═════ Records provided
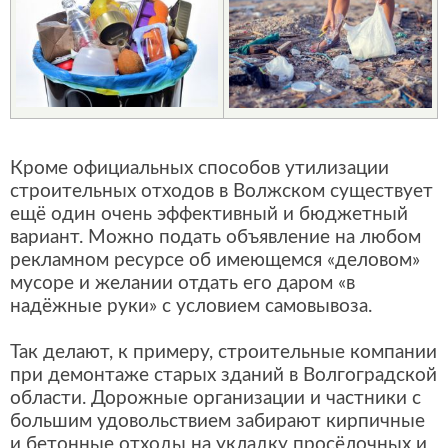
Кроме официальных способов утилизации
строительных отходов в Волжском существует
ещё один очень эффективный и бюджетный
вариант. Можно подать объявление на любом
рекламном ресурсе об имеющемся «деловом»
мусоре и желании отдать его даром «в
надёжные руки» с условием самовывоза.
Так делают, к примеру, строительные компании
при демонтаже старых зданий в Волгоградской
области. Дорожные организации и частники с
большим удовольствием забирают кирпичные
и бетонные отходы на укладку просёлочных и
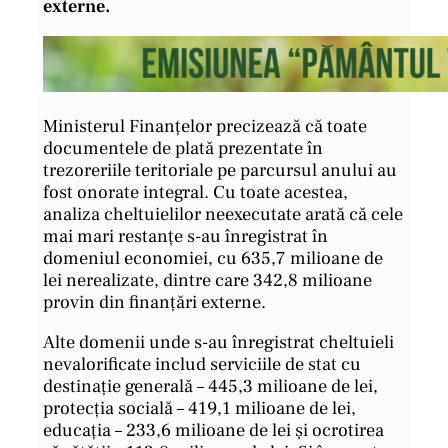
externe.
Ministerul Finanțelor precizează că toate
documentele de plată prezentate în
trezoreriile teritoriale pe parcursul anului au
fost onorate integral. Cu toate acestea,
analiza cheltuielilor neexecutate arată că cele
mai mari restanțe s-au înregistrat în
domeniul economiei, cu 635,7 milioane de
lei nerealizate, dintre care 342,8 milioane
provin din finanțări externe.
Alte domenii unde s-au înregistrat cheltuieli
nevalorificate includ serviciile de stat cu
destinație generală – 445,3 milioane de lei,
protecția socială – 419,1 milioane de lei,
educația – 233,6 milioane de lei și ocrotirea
══════════
_Task:_ The lines in the entries above that carry the word "înregistrat" must be copied.

_Solution:_
mai mari restanțe s-au înregistrat în
Alte domenii unde s-au înregistrat cheltuieli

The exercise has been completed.